» **Work instruction**: Could you print the stretch of lines below from the one with "סאונה יבשה צופים" through the one with "транспортных средств в пограничную", exactly as they stand and without any pictures?

» **Dataset records**:
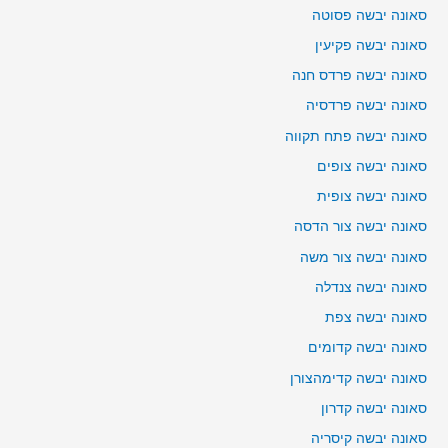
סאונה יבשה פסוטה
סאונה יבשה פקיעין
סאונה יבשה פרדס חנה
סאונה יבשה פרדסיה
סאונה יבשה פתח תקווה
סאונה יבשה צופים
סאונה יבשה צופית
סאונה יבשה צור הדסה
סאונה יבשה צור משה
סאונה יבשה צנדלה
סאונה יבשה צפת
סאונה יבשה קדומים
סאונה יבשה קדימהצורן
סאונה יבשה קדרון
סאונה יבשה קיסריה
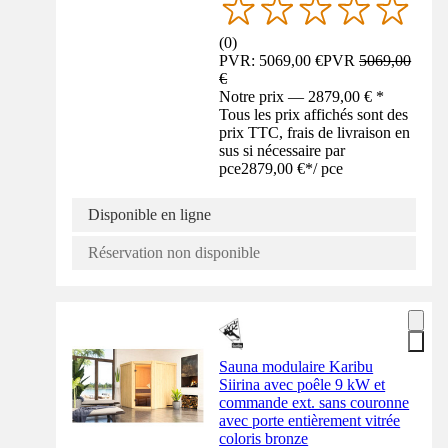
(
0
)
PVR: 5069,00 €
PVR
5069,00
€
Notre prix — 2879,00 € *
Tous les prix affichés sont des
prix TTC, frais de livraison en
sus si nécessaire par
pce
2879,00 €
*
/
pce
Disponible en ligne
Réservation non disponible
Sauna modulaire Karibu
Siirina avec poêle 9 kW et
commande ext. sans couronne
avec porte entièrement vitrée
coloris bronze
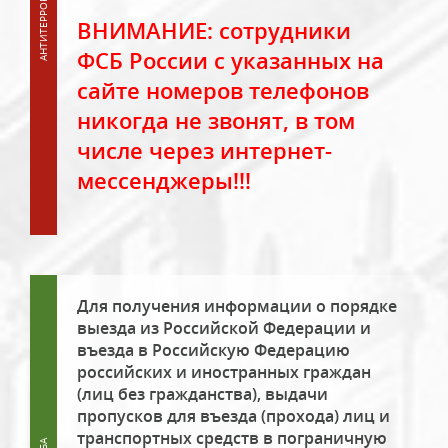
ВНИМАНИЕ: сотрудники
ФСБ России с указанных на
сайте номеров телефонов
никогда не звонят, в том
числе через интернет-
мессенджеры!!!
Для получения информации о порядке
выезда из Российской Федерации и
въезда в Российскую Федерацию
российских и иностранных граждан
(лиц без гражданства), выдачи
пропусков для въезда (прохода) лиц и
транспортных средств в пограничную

==

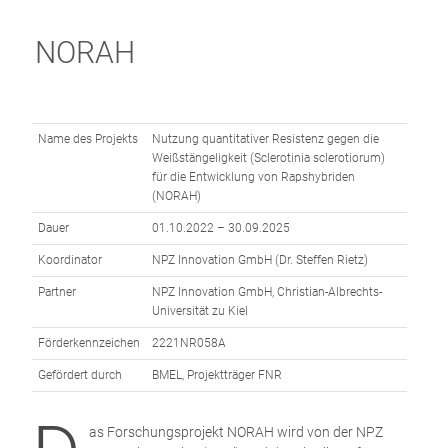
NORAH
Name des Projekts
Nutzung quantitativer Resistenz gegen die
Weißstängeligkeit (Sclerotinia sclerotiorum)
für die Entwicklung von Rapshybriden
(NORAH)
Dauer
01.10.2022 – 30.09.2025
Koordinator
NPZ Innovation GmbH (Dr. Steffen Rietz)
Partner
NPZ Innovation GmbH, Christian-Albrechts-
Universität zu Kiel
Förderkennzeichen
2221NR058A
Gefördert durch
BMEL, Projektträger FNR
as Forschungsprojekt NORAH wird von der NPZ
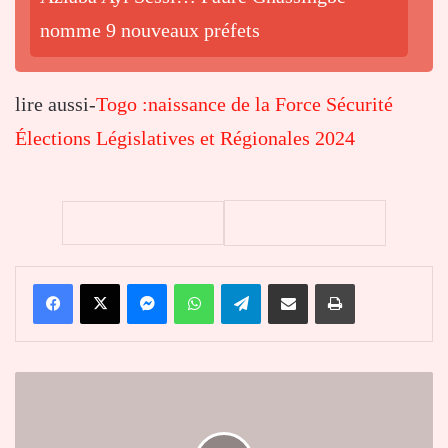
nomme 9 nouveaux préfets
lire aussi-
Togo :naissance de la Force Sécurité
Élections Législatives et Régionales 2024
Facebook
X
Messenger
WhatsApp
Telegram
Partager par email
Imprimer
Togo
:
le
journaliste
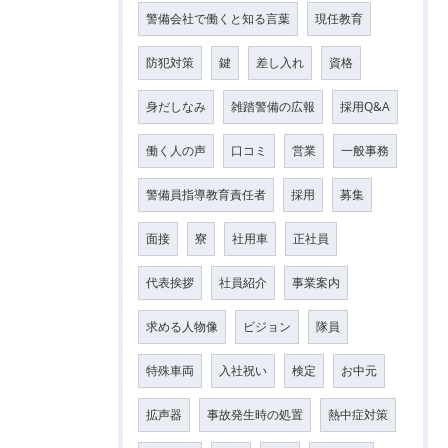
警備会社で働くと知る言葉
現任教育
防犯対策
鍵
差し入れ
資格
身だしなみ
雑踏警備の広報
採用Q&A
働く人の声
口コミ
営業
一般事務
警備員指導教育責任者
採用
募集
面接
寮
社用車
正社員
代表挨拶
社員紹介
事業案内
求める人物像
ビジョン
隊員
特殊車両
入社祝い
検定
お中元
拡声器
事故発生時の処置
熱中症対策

» **Written answer**:
סאונה יבשה צופים
סאונה יבשה צופית
סאונה יבשה צור הדסה
סאונה יבשה צור משה
סאונה יבשה צנדלה
סאונה יבשה צפת
סאונה יבשה קדומים
סאונה יבשה קדימהצורן
סאונה יבשה קדרון
סאונה יבשה קיסריה
(
0
)
PVR: 5069,00 €
PVR
5069,00
€
Notre prix — 2879,00 € *
Tous les prix affichés sont des
prix TTC, frais de livraison en
sus si nécessaire par
pce
2879,00 €
*
/
pce
Disponible en ligne
Réservation non disponible
Sauna modulaire Karibu
Siirina avec poêle 9 kW et
commande ext. sans couronne
avec porte entièrement vitrée
coloris bronze
ВНИМАНИЕ: сотрудники
ФСБ России с указанных на
сайте номеров телефонов
никогда не звонят, в том
числе через интернет-
мессенджеры!!!
Для получения информации о порядке
выезда из Российской Федерации и
въезда в Российскую Федерацию
российских и иностранных граждан
(лиц без гражданства), выдачи
пропусков для въезда (прохода) лиц и
транспортных средств в пограничную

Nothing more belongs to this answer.